Task to carry out ▸
Below are the records; reproduce all of them exactly but without any images.

(Provided material begins)

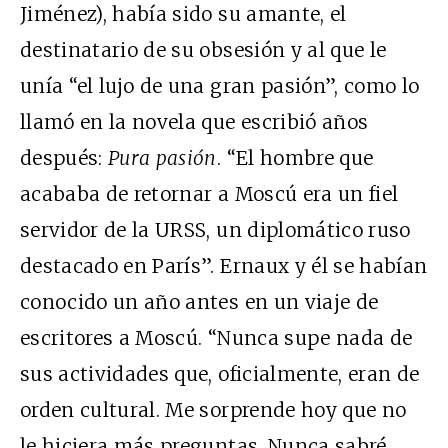
Jiménez), había sido su amante, el
destinatario de su obsesión y al que le
unía “el lujo de una gran pasión”, como lo
llamó en la novela que escribió años
después:
Pura pasión
. “El hombre que
acababa de retornar a Moscú era un fiel
servidor de la URSS, un diplomático ruso
destacado en París”. Ernaux y él se habían
conocido un año antes en un viaje de
escritores a Moscú. “Nunca supe nada de
sus actividades que, oficialmente, eran de
orden cultural. Me sorprende hoy que no
le hiciera más preguntas. Nunca sabré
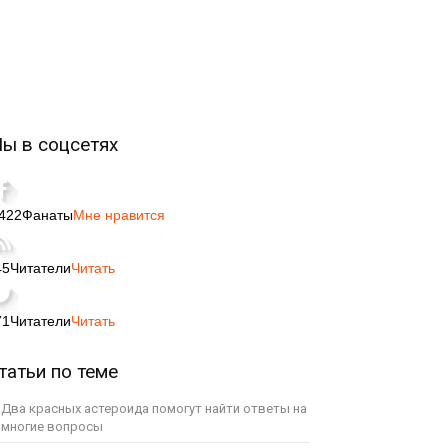
ы в соцсетях
,422
Фанаты
Мне нравится
45
Читатели
Читать
71
Читатели
Читать
татьи по теме
Два красных астероида помогут найти ответы на
многие вопросы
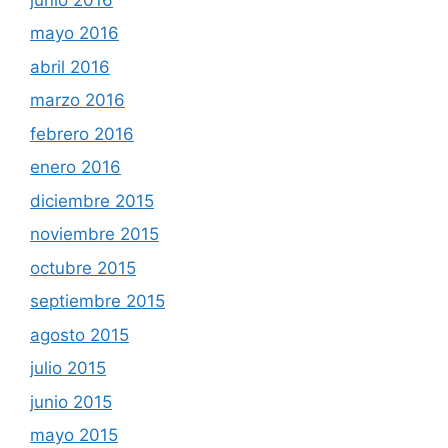
mayo 2016
abril 2016
marzo 2016
febrero 2016
enero 2016
diciembre 2015
noviembre 2015
octubre 2015
septiembre 2015
agosto 2015
julio 2015
junio 2015
mayo 2015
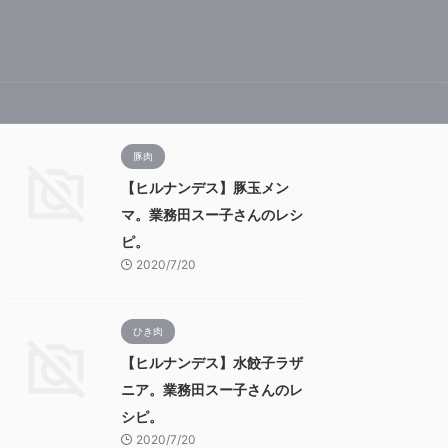
豚肉
【ヒルナンデス】豚玉メン
マ。業務田スー子さんのレシ
ピ。
2020/7/20
ひき肉
【ヒルナンデス】水餃子ラザ
ニア。業務田スー子さんのレ
シピ。
2020/7/20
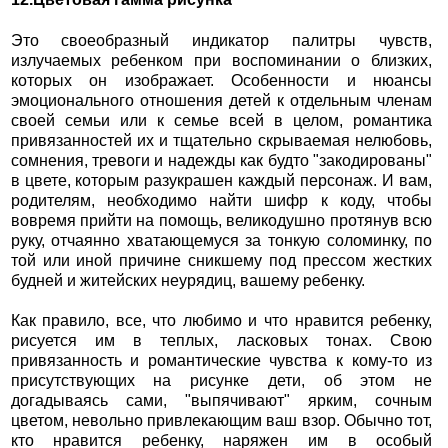
Это своеобразный индикатор палитры чувств,
излучаемых ребенком при воспоминании о близких,
которых он изображает. Особенности и нюансы
эмоционального отношения детей к отдельным членам
своей семьи или к семье всей в целом, романтика
привязанностей их и тщательно скрываемая нелюбовь,
сомнения, тревоги и надежды как будто "закодированы"
в цвете, которым разукрашен каждый персонаж. И вам,
родителям, необходимо найти шифр к коду, чтобы
вовремя прийти на помощь, великодушно протянув всю
руку, отчаянно хватающемуся за тонкую соломинку, по
той или иной причине сникшему под прессом жестких
будней и житейских неурядиц, вашему ребенку.
Как правило, все, что любимо и что нравится ребенку,
рисуется им в теплых, ласковых тонах. Свою
привязанность и романтические чувства к кому-то из
присутствующих на рисунке дети, об этом не
догадываясь сами, "выпячивают" ярким, сочным
цветом, невольно привлекающим ваш взор. Обычно тот,
кто нравится ребенку, наряжен им в особый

(Provided material ends)

Answer ▸
Jiménez), había sido su amante, el
destinatario de su obsesión y al que le
unía “el lujo de una gran pasión”, como lo
llamó en la novela que escribió años
después:
Pura pasión
. “El hombre que
acababa de retornar a Moscú era un fiel
servidor de la URSS, un diplomático ruso
destacado en París”. Ernaux y él se habían
conocido un año antes en un viaje de
escritores a Moscú. “Nunca supe nada de
sus actividades que, oficialmente, eran de
orden cultural. Me sorprende hoy que no
le hiciera más preguntas. Nunca sabré
ы в соцсетях
,422
Фанаты
Мне нравится
45
Читатели
Читать
71
Читатели
Читать
татьи по теме
Два красных астероида помогут найти ответы на
многие вопросы
mayo 2016
abril 2016
marzo 2016
febrero 2016
enero 2016
diciembre 2015
noviembre 2015
octubre 2015
septiembre 2015
agosto 2015
julio 2015
junio 2015
mayo 2015
豚肉
【ヒルナンデス】豚玉メン
マ。業務田スー子さんのレシ
ピ。
2020/7/20
ひき肉
【ヒルナンデス】水餃子ラザ
ニア。業務田スー子さんのレ
シピ。
2020/7/20
Это своеобразный индикатор палитры чувств,
излучаемых ребенком при воспоминании о близких,
которых он изображает. Особенности и нюансы
эмоционального отношения детей к отдельным членам
своей семьи или к семье всей в целом, романтика
привязанностей их и тщательно скрываемая нелюбовь,
сомнения, тревоги и надежды как будто "закодированы"
в цвете, которым разукрашен каждый персонаж. И вам,
родителям, необходимо найти шифр к коду, чтобы
вовремя прийти на помощь, великодушно протянув всю
руку, отчаянно хватающемуся за тонкую соломинку, по
той или иной причине сникшему под прессом жестких
будней и житейских неурядиц, вашему ребенку.
Как правило, все, что любимо и что нравится ребенку,
рисуется им в теплых, ласковых тонах. Свою
привязанность и романтические чувства к кому-то из
присутствующих на рисунке дети, об этом не
догадываясь сами, "выпячивают" ярким, сочным
цветом, невольно привлекающим ваш взор. Обычно тот,
кто нравится ребенку, наряжен им в особый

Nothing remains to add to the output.